▶ THE TASK
An exact copy of the data below is required; return it in full.
---+---
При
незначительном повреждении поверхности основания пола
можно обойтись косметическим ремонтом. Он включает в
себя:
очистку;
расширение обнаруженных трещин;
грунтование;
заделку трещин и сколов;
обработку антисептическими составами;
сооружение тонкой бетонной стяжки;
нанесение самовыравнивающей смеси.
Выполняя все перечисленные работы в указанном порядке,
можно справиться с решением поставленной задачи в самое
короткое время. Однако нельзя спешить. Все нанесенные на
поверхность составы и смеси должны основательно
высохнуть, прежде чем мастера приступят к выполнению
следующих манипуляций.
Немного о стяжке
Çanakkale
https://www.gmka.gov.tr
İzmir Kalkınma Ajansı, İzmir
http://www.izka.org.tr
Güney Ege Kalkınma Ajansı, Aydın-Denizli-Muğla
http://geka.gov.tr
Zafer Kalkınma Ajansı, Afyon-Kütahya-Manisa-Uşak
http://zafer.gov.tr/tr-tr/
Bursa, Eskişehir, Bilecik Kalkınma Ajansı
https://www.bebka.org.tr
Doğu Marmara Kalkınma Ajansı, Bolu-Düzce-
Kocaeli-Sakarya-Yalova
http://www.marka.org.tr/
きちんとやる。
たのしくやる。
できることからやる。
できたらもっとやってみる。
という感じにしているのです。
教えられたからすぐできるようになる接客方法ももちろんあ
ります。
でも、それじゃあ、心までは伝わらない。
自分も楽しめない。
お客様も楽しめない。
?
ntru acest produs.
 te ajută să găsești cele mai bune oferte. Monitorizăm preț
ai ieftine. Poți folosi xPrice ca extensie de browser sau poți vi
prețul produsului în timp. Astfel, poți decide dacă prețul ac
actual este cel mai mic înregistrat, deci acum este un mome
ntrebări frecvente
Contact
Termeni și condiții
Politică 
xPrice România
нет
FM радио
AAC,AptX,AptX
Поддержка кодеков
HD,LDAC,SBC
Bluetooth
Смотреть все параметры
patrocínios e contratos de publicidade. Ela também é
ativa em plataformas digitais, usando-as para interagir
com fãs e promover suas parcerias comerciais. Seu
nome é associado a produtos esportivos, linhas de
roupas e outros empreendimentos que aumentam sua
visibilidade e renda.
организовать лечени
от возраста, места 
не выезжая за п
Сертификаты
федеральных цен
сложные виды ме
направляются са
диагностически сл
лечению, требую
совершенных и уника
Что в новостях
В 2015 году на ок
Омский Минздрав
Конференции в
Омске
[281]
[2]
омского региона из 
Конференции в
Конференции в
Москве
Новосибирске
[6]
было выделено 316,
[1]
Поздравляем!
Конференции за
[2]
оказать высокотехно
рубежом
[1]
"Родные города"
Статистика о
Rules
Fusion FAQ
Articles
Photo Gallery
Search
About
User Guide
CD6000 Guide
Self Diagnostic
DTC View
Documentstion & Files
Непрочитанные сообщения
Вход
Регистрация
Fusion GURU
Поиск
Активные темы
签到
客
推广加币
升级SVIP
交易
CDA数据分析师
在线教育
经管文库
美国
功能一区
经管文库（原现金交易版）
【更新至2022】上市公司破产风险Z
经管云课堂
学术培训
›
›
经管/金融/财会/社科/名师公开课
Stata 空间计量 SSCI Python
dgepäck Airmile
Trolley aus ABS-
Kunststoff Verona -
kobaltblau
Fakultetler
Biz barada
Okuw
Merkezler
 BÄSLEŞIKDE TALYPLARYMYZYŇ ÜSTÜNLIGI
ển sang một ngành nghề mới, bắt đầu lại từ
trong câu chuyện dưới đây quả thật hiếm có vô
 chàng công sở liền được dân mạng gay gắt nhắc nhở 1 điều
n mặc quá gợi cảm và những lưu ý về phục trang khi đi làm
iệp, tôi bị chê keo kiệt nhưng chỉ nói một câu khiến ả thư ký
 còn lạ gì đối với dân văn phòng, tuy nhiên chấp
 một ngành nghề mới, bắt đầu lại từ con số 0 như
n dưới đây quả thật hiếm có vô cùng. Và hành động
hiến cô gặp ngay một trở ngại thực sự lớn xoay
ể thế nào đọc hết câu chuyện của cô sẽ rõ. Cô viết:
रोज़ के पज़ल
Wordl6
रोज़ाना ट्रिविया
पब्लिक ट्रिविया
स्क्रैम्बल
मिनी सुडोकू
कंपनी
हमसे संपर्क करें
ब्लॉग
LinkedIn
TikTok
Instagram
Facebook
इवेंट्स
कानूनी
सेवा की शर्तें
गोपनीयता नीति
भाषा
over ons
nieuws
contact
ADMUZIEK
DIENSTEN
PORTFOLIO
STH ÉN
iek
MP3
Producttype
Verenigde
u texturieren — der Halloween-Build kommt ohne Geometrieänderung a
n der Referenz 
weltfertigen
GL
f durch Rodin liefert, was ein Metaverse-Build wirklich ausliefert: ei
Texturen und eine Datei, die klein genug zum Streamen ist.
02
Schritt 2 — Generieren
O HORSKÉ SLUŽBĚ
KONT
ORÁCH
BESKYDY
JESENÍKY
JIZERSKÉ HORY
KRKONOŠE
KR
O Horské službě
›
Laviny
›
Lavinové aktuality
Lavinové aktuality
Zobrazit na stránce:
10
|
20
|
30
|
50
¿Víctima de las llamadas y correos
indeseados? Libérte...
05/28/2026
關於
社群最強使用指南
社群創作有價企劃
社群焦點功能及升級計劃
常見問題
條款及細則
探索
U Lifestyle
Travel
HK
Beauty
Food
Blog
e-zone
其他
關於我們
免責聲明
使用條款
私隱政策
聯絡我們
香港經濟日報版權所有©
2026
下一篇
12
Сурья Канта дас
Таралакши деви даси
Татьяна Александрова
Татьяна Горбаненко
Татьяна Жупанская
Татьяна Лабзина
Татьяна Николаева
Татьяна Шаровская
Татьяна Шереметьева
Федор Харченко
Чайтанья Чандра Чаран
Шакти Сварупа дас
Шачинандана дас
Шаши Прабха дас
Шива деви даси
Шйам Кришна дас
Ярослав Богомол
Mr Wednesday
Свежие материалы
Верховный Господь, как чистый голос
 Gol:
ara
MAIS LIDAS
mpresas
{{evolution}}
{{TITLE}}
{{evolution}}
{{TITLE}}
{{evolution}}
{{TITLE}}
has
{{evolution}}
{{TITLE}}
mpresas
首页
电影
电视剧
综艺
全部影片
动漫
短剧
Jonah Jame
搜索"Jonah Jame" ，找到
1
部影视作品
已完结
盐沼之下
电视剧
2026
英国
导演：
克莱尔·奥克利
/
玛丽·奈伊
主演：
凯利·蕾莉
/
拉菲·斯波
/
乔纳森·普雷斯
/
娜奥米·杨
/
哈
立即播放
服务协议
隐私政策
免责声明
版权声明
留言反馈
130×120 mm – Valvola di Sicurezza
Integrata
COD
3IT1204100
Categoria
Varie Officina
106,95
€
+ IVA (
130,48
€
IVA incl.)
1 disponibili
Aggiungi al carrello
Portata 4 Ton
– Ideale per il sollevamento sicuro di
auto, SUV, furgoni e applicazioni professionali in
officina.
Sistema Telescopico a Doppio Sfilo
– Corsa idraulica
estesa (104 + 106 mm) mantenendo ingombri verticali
---+---
▶ SOLVED PROBLEM
При
незначительном повреждении поверхности основания пола
можно обойтись косметическим ремонтом. Он включает в
себя:
очистку;
расширение обнаруженных трещин;
грунтование;
заделку трещин и сколов;
обработку антисептическими составами;
сооружение тонкой бетонной стяжки;
нанесение самовыравнивающей смеси.
Выполняя все перечисленные работы в указанном порядке,
можно справиться с решением поставленной задачи в самое
короткое время. Однако нельзя спешить. Все нанесенные на
поверхность составы и смеси должны основательно
высохнуть, прежде чем мастера приступят к выполнению
следующих манипуляций.
Немного о стяжке
Çanakkale
https://www.gmka.gov.tr
İzmir Kalkınma Ajansı, İzmir
http://www.izka.org.tr
Güney Ege Kalkınma Ajansı, Aydın-Denizli-Muğla
http://geka.gov.tr
Zafer Kalkınma Ajansı, Afyon-Kütahya-Manisa-Uşak
http://zafer.gov.tr/tr-tr/
Bursa, Eskişehir, Bilecik Kalkınma Ajansı
https://www.bebka.org.tr
Doğu Marmara Kalkınma Ajansı, Bolu-Düzce-
Kocaeli-Sakarya-Yalova
http://www.marka.org.tr/
きちんとやる。
たのしくやる。
できることからやる。
できたらもっとやってみる。
という感じにしているのです。
教えられたからすぐできるようになる接客方法ももちろんあ
ります。
でも、それじゃあ、心までは伝わらない。
自分も楽しめない。
お客様も楽しめない。
?
ntru acest produs.
 te ajută să găsești cele mai bune oferte. Monitorizăm preț
ai ieftine. Poți folosi xPrice ca extensie de browser sau poți vi
prețul produsului în timp. Astfel, poți decide dacă prețul ac
actual este cel mai mic înregistrat, deci acum este un mome
ntrebări frecvente
Contact
Termeni și condiții
Politică 
xPrice România
нет
FM радио
AAC,AptX,AptX
Поддержка кодеков
HD,LDAC,SBC
Bluetooth
Смотреть все параметры
patrocínios e contratos de publicidade. Ela também é
ativa em plataformas digitais, usando-as para interagir
com fãs e promover suas parcerias comerciais. Seu
nome é associado a produtos esportivos, linhas de
roupas e outros empreendimentos que aumentam sua
visibilidade e renda.
организовать лечени
от возраста, места 
не выезжая за п
Сертификаты
федеральных цен
сложные виды ме
направляются са
диагностически сл
лечению, требую
совершенных и уника
Что в новостях
В 2015 году на ок
Омский Минздрав
Конференции в
Омске
[281]
[2]
омского региона из 
Конференции в
Конференции в
Москве
Новосибирске
[6]
было выделено 316,
[1]
Поздравляем!
Конференции за
[2]
оказать высокотехно
рубежом
[1]
"Родные города"
Статистика о
Rules
Fusion FAQ
Articles
Photo Gallery
Search
About
User Guide
CD6000 Guide
Self Diagnostic
DTC View
Documentstion & Files
Непрочитанные сообщения
Вход
Регистрация
Fusion GURU
Поиск
Активные темы
签到
客
推广加币
升级SVIP
交易
CDA数据分析师
在线教育
经管文库
美国
功能一区
经管文库（原现金交易版）
【更新至2022】上市公司破产风险Z
经管云课堂
学术培训
›
›
经管/金融/财会/社科/名师公开课
Stata 空间计量 SSCI Python
dgepäck Airmile
Trolley aus ABS-
Kunststoff Verona -
kobaltblau
Fakultetler
Biz barada
Okuw
Merkezler
 BÄSLEŞIKDE TALYPLARYMYZYŇ ÜSTÜNLIGI
ển sang một ngành nghề mới, bắt đầu lại từ
trong câu chuyện dưới đây quả thật hiếm có vô
 chàng công sở liền được dân mạng gay gắt nhắc nhở 1 điều
n mặc quá gợi cảm và những lưu ý về phục trang khi đi làm
iệp, tôi bị chê keo kiệt nhưng chỉ nói một câu khiến ả thư ký
 còn lạ gì đối với dân văn phòng, tuy nhiên chấp
 một ngành nghề mới, bắt đầu lại từ con số 0 như
n dưới đây quả thật hiếm có vô cùng. Và hành động
hiến cô gặp ngay một trở ngại thực sự lớn xoay
ể thế nào đọc hết câu chuyện của cô sẽ rõ. Cô viết:
रोज़ के पज़ल
Wordl6
रोज़ाना ट्रिविया
पब्लिक ट्रिविया
स्क्रैम्बल
मिनी सुडोकू
कंपनी
हमसे संपर्क करें
ब्लॉग
LinkedIn
TikTok
Instagram
Facebook
इवेंट्स
कानूनी
सेवा की शर्तें
गोपनीयता नीति
भाषा
over ons
nieuws
contact
ADMUZIEK
DIENSTEN
PORTFOLIO
STH ÉN
iek
MP3
Producttype
Verenigde
u texturieren — der Halloween-Build kommt ohne Geometrieänderung a
n der Referenz 
weltfertigen
GL
f durch Rodin liefert, was ein Metaverse-Build wirklich ausliefert: ei
Texturen und eine Datei, die klein genug zum Streamen ist.
02
Schritt 2 — Generieren
O HORSKÉ SLUŽBĚ
KONT
ORÁCH
BESKYDY
JESENÍKY
JIZERSKÉ HORY
KRKONOŠE
KR
O Horské službě
›
Laviny
›
Lavinové aktuality
Lavinové aktuality
Zobrazit na stránce:
10
|
20
|
30
|
50
¿Víctima de las llamadas y correos
indeseados? Libérte...
05/28/2026
關於
社群最強使用指南
社群創作有價企劃
社群焦點功能及升級計劃
常見問題
條款及細則
探索
U Lifestyle
Travel
HK
Beauty
Food
Blog
e-zone
其他
關於我們
免責聲明
使用條款
私隱政策
聯絡我們
香港經濟日報版權所有©
2026
下一篇
12
Сурья Канта дас
Таралакши деви даси
Татьяна Александрова
Татьяна Горбаненко
Татьяна Жупанская
Татьяна Лабзина
Татьяна Николаева
Татьяна Шаровская
Татьяна Шереметьева
Федор Харченко
Чайтанья Чандра Чаран
Шакти Сварупа дас
Шачинандана дас
Шаши Прабха дас
Шива деви даси
Шйам Кришна дас
Ярослав Богомол
Mr Wednesday
Свежие материалы
Верховный Господь, как чистый голос
 Gol:
ara
MAIS LIDAS
mpresas
{{evolution}}
{{TITLE}}
{{evolution}}
{{TITLE}}
{{evolution}}
{{TITLE}}
has
{{evolution}}
{{TITLE}}
mpresas
首页
电影
电视剧
综艺
全部影片
动漫
短剧
Jonah Jame
搜索"Jonah Jame" ，找到
1
部影视作品
已完结
盐沼之下
电视剧
2026
英国
导演：
克莱尔·奥克利
/
玛丽·奈伊
主演：
凯利·蕾莉
/
拉菲·斯波
/
乔纳森·普雷斯
/
娜奥米·杨
/
哈
立即播放
服务协议
隐私政策
免责声明
版权声明
留言反馈
130×120 mm – Valvola di Sicurezza
Integrata
COD
3IT1204100
Categoria
Varie Officina
106,95
€
+ IVA (
130,48
€
IVA incl.)
1 disponibili
Aggiungi al carrello
Portata 4 Ton
– Ideale per il sollevamento sicuro di
auto, SUV, furgoni e applicazioni professionali in
officina.
Sistema Telescopico a Doppio Sfilo
– Corsa idraulica
estesa (104 + 106 mm) mantenendo ingombri verticali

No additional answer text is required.